# Can no longer update Windows XP?



## Mighty-Lu-Bu (Aug 8, 2017)

My uncle had an old Windows XP laptop and since he had the key I reimaged it for him because it was giving some issues. He has a newer laptop, but he uses this old laptop from time to time.

Basically, when I reinstalled Windows XP (32bit), I have been having a lot of issues getting updates. It says that service pack 3 is installed, but the version of IE was below IE5. It would literally not work on about 90% of the websites out there, including Google. When I went to control panel and Windows Update, it just took me to a site that didn't work. I managed to bring over the exe for IE8 via a USB drive, however, it still isn't working. Every time I go to Google it gives me a security warning error and I can't access about 70% of websites. After clicking on Windows Update, I can finally see the site, but I get a disclaimer telling me that the website only works in IE5 (I am running IE8). I go to MS downloads page and the page doesn't work. Did MS block XP updates because it really seems like they did. I know about a year ago (maybe more) I was working on an old XP machine and I literally just clicked on Windows update and it took me to the XP update page and I was able to install everything. What changed? If they blocked it then I am glad because these old XP machines are a nightmare to work on.


----------



## StefanM (Aug 8, 2017)

Try the POSready trick

How to get updates for Windows XP until April 2019


----------



## Tatty_One (Aug 8, 2017)

Have you tried this Microsoft fix for 8 on xp?  SP2 or 3 will work.

https://www.microsoft.com/en-gb/download/details.aspx?id=24488


----------



## Sasqui (Aug 8, 2017)

Can't vouch if this is up to date, but Opera was providing support for XP, and a few others;

https://blogs.opera.com/news/2016/04/chrome-alternative-opera-for-windows-xp-vista/


----------



## Mighty-Lu-Bu (Aug 8, 2017)

I tried that patch for IE8 and nothing. I have the an old version of FireFox and Opera and neither of them are working. When I am in *control panel* and I click on *Windows Update* it takes me to a disclaimer site that says there is a browser incompatibility and that I need to use IE5 or greater which is dumb because I am on IE8. I know last year when I click on *Windows Update* from *control panel *on an XP machine that it would take me to the Windows XP updates site, but if it is no longer working than I assuming that MS took down the site or something.

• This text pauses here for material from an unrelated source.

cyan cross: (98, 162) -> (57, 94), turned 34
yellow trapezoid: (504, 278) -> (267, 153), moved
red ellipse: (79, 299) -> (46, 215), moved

Also, I don't want to start doing a bunch of registry tweaks and whatnot- this should work out of the box and if it doesn't then I will just tell my uncle to move to 10.


----------



## qubit (Aug 8, 2017)

I've installed XP SP3 32-bit on an old laptop. I still have to add the network driver and then try to get it to update with all the millions of patches. Looks like I'm gonna have fun, lol.


----------



## Mighty-Lu-Bu (Aug 8, 2017)

qubit said:


> I've installed XP SP3 32-bit on an old laptop. I still have to add the network driver and then try to get it to update with all the millions of patches. Looks like I'm gonna have fun, lol.

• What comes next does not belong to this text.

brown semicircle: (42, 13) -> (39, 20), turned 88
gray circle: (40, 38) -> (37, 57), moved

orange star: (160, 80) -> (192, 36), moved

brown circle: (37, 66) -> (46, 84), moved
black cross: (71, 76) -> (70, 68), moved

Well you are going to have a fun time because I can't get patches.


----------



## EarthDog (Aug 8, 2017)

Use the POS version of XP and you are golden. Otherwise it is unsupported and way past EOL. 

Move on.


----------



## Mighty-Lu-Bu (Aug 8, 2017)

EarthDog said:


> Use the POS version of XP and you are golden. Otherwise it is unsupported and way past EOL.
> 
> Move on.



Yeah I am just going to move on- thanks for all of the help!


----------



## MrGenius (Aug 8, 2017)

Just use WSUS Offline v9.2.2. I used it a few days ago and it worked great.

BTW they didn't block updates for XP. They just made them extremely difficult to get, especially for a fresh install. Once you use WSUS to get it fully updated you'll see that the normal way of updating suddenly works again.


----------



## Sasqui (Aug 8, 2017)

MrGenius said:


> Just use WSUS Offline v9.2.2. I used it a few days ago and it worked great.
> 
> BTW they didn't block updates for XP. They just made them extremely difficult to get, especially for a fresh install. Once you use WSUS to get it fully updated you'll see that the normal way of updating suddenly works again.

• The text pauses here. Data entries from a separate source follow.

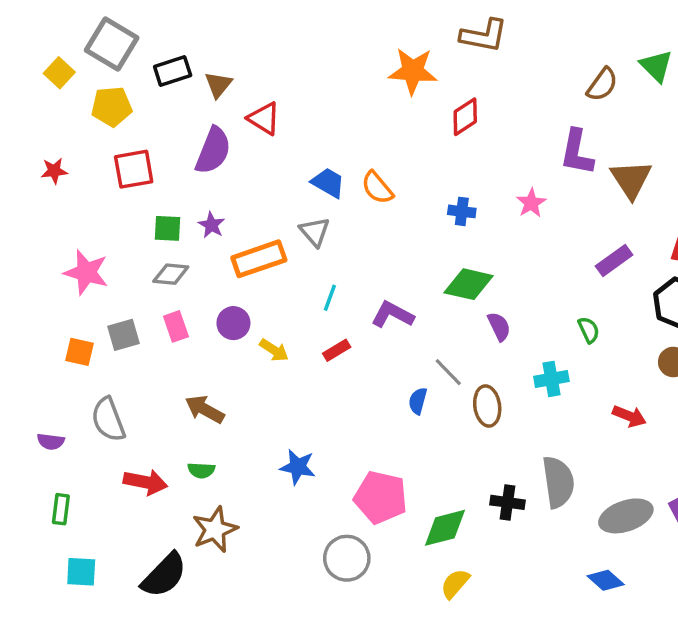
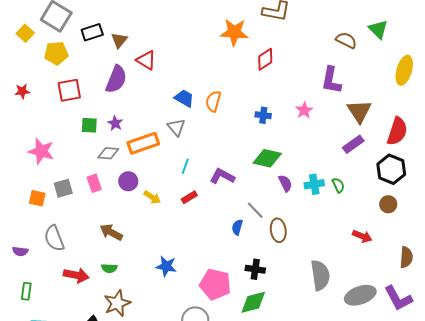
brown semicircle: (602, 85) -> (346, 40), turned -100
brown triangle: (631, 179) -> (359, 111), moved
orange semicircle: (377, 188) -> (213, 101), turned 55
gray diamond: (171, 274) -> (108, 153), moved
cyan cross: (551, 379) -> (314, 184), moved
black cross: (507, 502) -> (255, 269), moved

What's the process for installing?  Just run "UpdateGenerator.exe"?


----------



## MrGenius (Aug 8, 2017)

Sasqui said:


> What's the process for installing?  Just run "UpdateGenerator.exe"?
> 
> View attachment 90871


Run UpdateGenerator first. Then when it's finished it will save the updates in the client folder. Then you run UpdateInstaller(in the client folder) to install the updates. You usually need to repeat the process until UpdateGenerator says it can't find any more updates.


----------



## Red_Machine (Aug 8, 2017)

This is due to the root certificates having expired.  You need to open Control Panel, then open Add/Remove Programs, and then click Add/Remove Windows Components; the option to update root certificates should be right at the bottom.  Unfortunately, Microsoft no longer provides updates for root certificates, so you need to install service pack 3 and IE8, then go to http://update.microsoft.com/microsoftupdate and hope it works.  It should download the latest version of the root certificates update, which while still outdated, it better than nothing.  I have to deal with this all the time and it's a pain in the ass.


----------



## Sasqui (Aug 8, 2017)

The only reason I'm interested:  A a program that simply won't run in Win 7 or later... won't go into details.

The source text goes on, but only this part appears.